What is Teradata Query Rewriting?
Teradata query rewriting is part of the Teradata optimization process.
The optimizer replaces your query with a better version, which is assumed to be less resource-intense and faster.
Of course, both queries have to deliver the same result set. To achieve better performance, Teradata utilizes several optimization strategies.
We will show you the most frequently applied optimization techniques.
1. Removing unreferenced columns and expressions from the VIEW select list
Without this enhancement, all VIEW columns would have to be spooled during query execution.
Let’s assume we have the following view definition:
CREATE VIEW MyView AS
SELECT col1, col2, AVG(col3) myavg
FROM table1 t01, table2 t02
WHERE t01.pk=t02.pk GROUP BY 1,2;
We are running the following query:
SELECT MAX(myavg) FROM MyView;
In the above example, view columns col1 and col2 can be eliminated, and only the column myavg will be spooled.
Another example will show you that it is even possible to eliminate spool usage:
SELECT COUNT(*) FROM MyView;
The above query does not reference any view column. The number of rows can be derived from the cylinder index alone!
The elimination of view columns from the spool is a widespread technique the optimizer uses for spool usage reduction.
2. Conversion of outer joins to inner joins
Whenever the optimizer detects that a query can be satisfied with an inner join, the outer join will be replaced to improve join performance:
SELECT DISTINCT(col1)
FROM table1 LEFT OUTER JOIN table2 ON table1.pk=table2.pk
WHERE table2.col2 = 100 ;
The outer join can safely be converted to an inner join in the above example as the WHERE condition filters any non-matching rows.
3. Folding of Views
When applying this enhancement, the optimizer completely removes the reference to views from the execution plan (view folding).
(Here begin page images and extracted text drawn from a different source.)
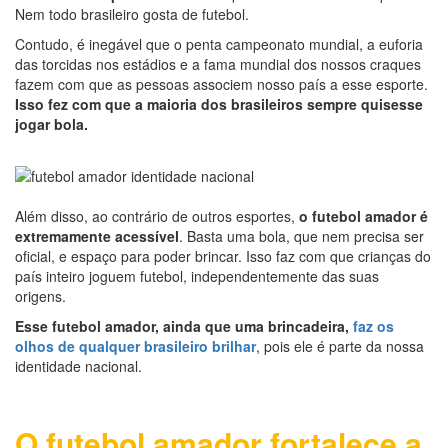
Nem todo brasileiro gosta de futebol.
Contudo, é inegável que o penta campeonato mundial, a euforia
das torcidas nos estádios e a fama mundial dos nossos craques
fazem com que as pessoas associem nosso país a esse esporte.
Isso fez com que a maioria dos brasileiros sempre quisesse
jogar bola.
Além disso, ao contrário de outros esportes,
o futebol amador é
extremamente acessível
. Basta uma bola, que nem precisa ser
oficial, e espaço para poder brincar. Isso faz com que crianças do
país inteiro joguem futebol, independentemente das suas
origens.
Esse futebol amador, ainda que uma brincadeira,
faz os
olhos de qualquer brasileiro brilhar
, pois ele é parte da nossa
identidade nacional.
O futebol amador fortalece a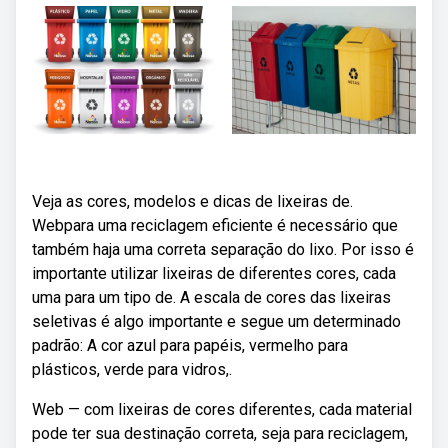
Veja as cores, modelos e dicas de lixeiras de.
Webpara uma reciclagem eficiente é necessário que
também haja uma correta separação do lixo. Por isso é
importante utilizar lixeiras de diferentes cores, cada
uma para um tipo de. A escala de cores das lixeiras
seletivas é algo importante e segue um determinado
padrão: A cor azul para papéis, vermelho para
plásticos, verde para vidros,.
Web — com lixeiras de cores diferentes, cada material
pode ter sua destinação correta, seja para reciclagem,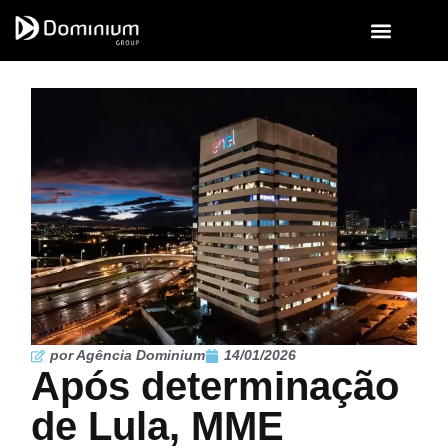
por Agência Dominium
14/01/2026
Após determinação
de Lula, MME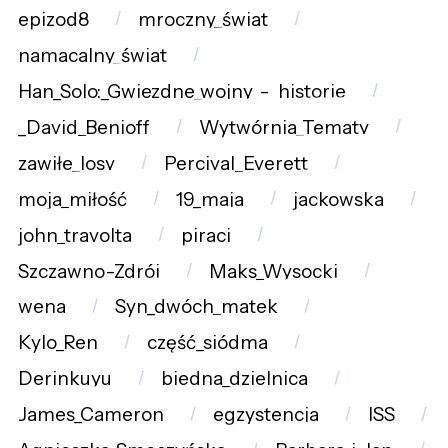
epizod8
mroczny_świat
namacalny_świat
Han_Solo:_Gwiezdne_wojny_-_historie
_David_Benioff
Wytwórnia_Tematy
zawiłe_losy
Percival_Everett
moja_miłość
19_maja
jackowska
john_travolta
piraci
Szczawno-Zdrój
Maks_Wysocki
wena
Syn_dwóch_matek
Kylo_Ren
część_siódma
Derinkuyu
biedna_dzielnica
James_Cameron
egzystencja
ISS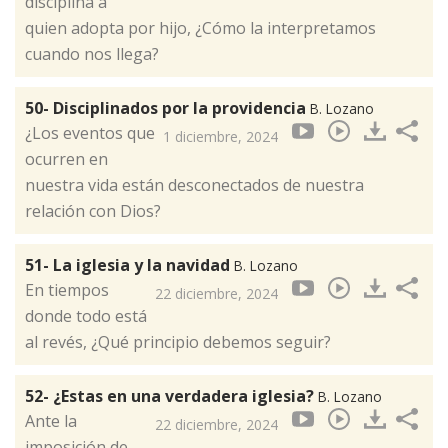
disciplina a
quien adopta por hijo, ¿Cómo la interpretamos
cuando nos llega?
50- Disciplinados por la providencia
B. Lozano
¿Los eventos que
1 diciembre, 2024
ocurren en
nuestra vida están desconectados de nuestra
relación con Dios?
51- La iglesia y la navidad
B. Lozano
En tiempos
22 diciembre, 2024
donde todo está
al revés, ¿Qué principio debemos seguir?
52- ¿Estas en una verdadera iglesia?
B. Lozano
Ante la
22 diciembre, 2024
imposición de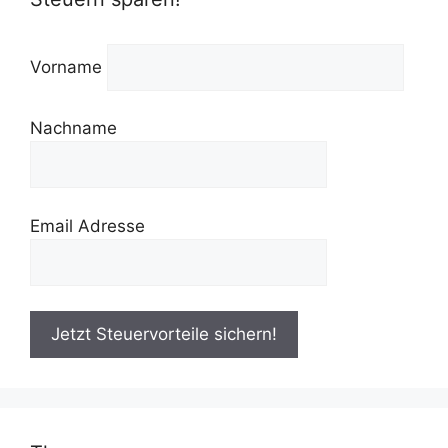
Vorname
Nachname
Email Adresse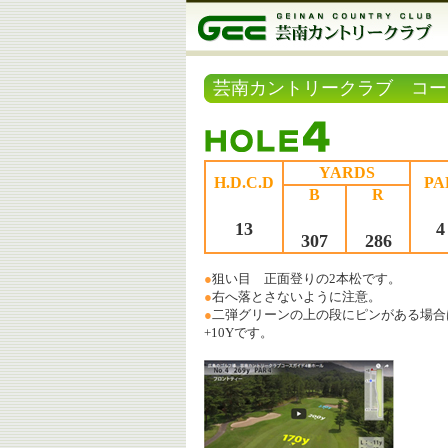
芸南カントリークラブ コー
YARDS
H.D.C.D
PA
B
R
13
4
307
286
●
狙い目 正面登りの2本松です。
●
右へ落とさないように注意。
●
二弾グリーンの上の段にピンがある場合
+10Yです。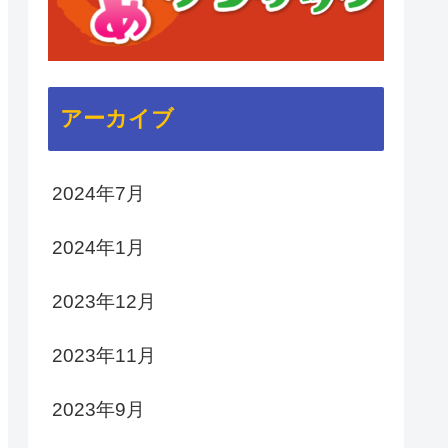
アーカイブ
2024年7月
2024年1月
2023年12月
2023年11月
2023年9月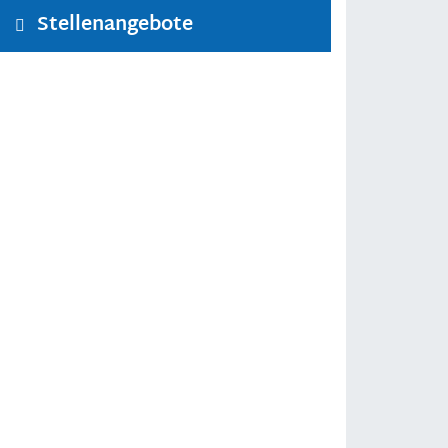
Stellenangebote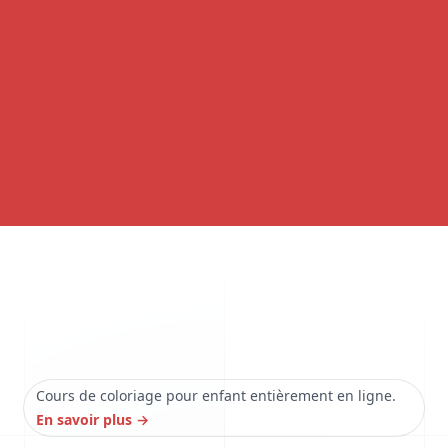
Cours de coloriage pour enfant entièrement en ligne.
En savoir plus
→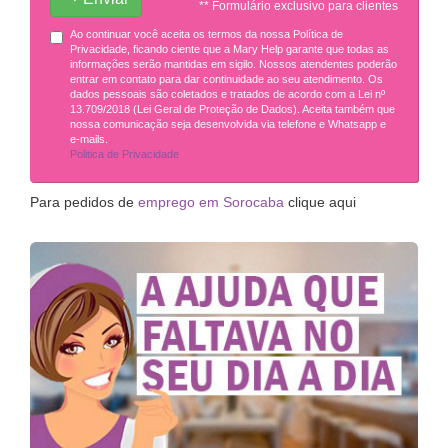
** Formulário exclusivo para clientes
Ao continuar você aceita os termos da nossa Política de
Privacidade, ficando ciente que a Mary Help garante que todas as
informações serão mantidas em sigilo. Nossos atendentes poderão
entrar em contato para dar continuidade ao seu atendimento. Os
dados pessoais são coletados e tratados de acordo com a Lei nº
13.709/2018 (Lei Geral de Proteção de Dados). Aceita também que
nossa comunicação seja desenvolvida via telefone e Whatsapp e
e-mails.
Politica de Privacidade
Para pedidos de
emprego em Sorocaba
clique aqui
Let’s assume we have the following view definition:
CREATE VIEW MyView AS
SELECT col1, col2, SUM(col3*col4) the_sum
FROM table1, table2
WHERE table1.pk=table2.pk GROUP BY 1,2;
We run the following query:
SELECT col2 FROM MyView WHERE the_sum > 100;
The optimizer would rewrite the above example in the following form:
SELECT col2 FROM table1, table2
WHERE table1.pk=table2.pk
GROUP BY 1,2
HAVING SUM(col3*col4) > 100;
As you can see, the view was eliminated from the execution plan.
4. Predicate Pushdown
With this technique, the optimizer pushes down existing query predicates. In the above example, the WHERE predicate would be applied already in the inner sub-query t01:
SELECT SUM(the_sum) the_overall_sum
FROM (
SELECT col1, col2, SUM(col3*col4) the_sum
FROM table1, table2
WHERE table1.col1=table2.col2
GROUP BY 1, 2 ) t01
WHERE col1 IN (1,2,3,4,5) ;
5. Elimination of SET operator branches
If a SET branch contains an unsatisfiable condition, Â the branch will be eliminated from the query.
Let’s assume we have the example query below:
SELECT * FROM table1 WHERE month_id= 1
UNION ALL
SELECT * FROM table2 WHERE month_id = 1 ;
Further, we assume to have a check constraint on month_id, ensuring that table1 only contains month_id = 1 and table2 contains month_id = 2:
The optimizer can safely rewrite the above query to:
SELECT * FROM table1 WHERE month_id = 1 ;
6. Elimination of Joins
Unneeded Joins are eliminated from the execution plan:
SELECT table1.* FROM table1 LEFT JOIN table2 ON table1.pk=table2.pk ;
The above query can be satisfied by spooling only table1:
SELECT table1.* FROM table1;
As you can see, the optimizer tries its best to improve your queries. I hope you enjoyed this post!
Great article.
Sounds that Optimizer became much better with Version 14.0.
Hi Roland:
In what Teradata version did the ‘Query Rewrite of queries using views’ appear. I did not know that queries using views could be re-worked to eliminate the view-based-query entirely and go straight to the underlying tables – which support the view.